Top of RECORDS SUPPLIED

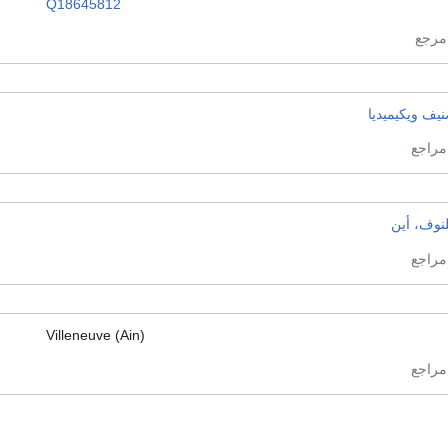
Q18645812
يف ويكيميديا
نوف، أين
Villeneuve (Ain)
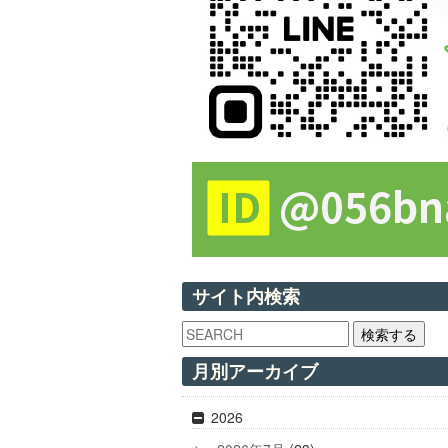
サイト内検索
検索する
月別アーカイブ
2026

Bottom of RECORDS SUPPLIED
Top of RECORDS SUPPLIED

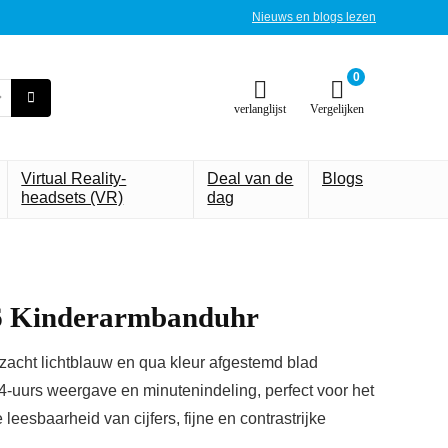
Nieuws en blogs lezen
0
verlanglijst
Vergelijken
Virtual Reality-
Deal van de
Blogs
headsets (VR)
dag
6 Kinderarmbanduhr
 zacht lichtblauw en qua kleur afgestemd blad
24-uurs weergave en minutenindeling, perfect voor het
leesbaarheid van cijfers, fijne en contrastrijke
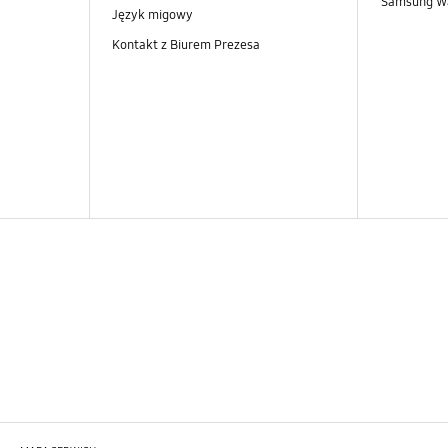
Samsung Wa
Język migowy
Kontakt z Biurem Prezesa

Bottom of RECORDS SUPPLIED

- _EXERCISE BRIEF_
Starting with the line that has "headsets (VR)" and ending with the line that has "Kontakt z Biurem Prezesa", repeat the lines above exactly, omitting every picture.

- _EXPECTED ANSWER_
headsets (VR)
dag
6 Kinderarmbanduhr
 zacht lichtblauw en qua kleur afgestemd blad
24-uurs weergave en minutenindeling, perfect voor het
leesbaarheid van cijfers, fijne en contrastrijke
Samsung Wa
Język migowy
Kontakt z Biurem Prezesa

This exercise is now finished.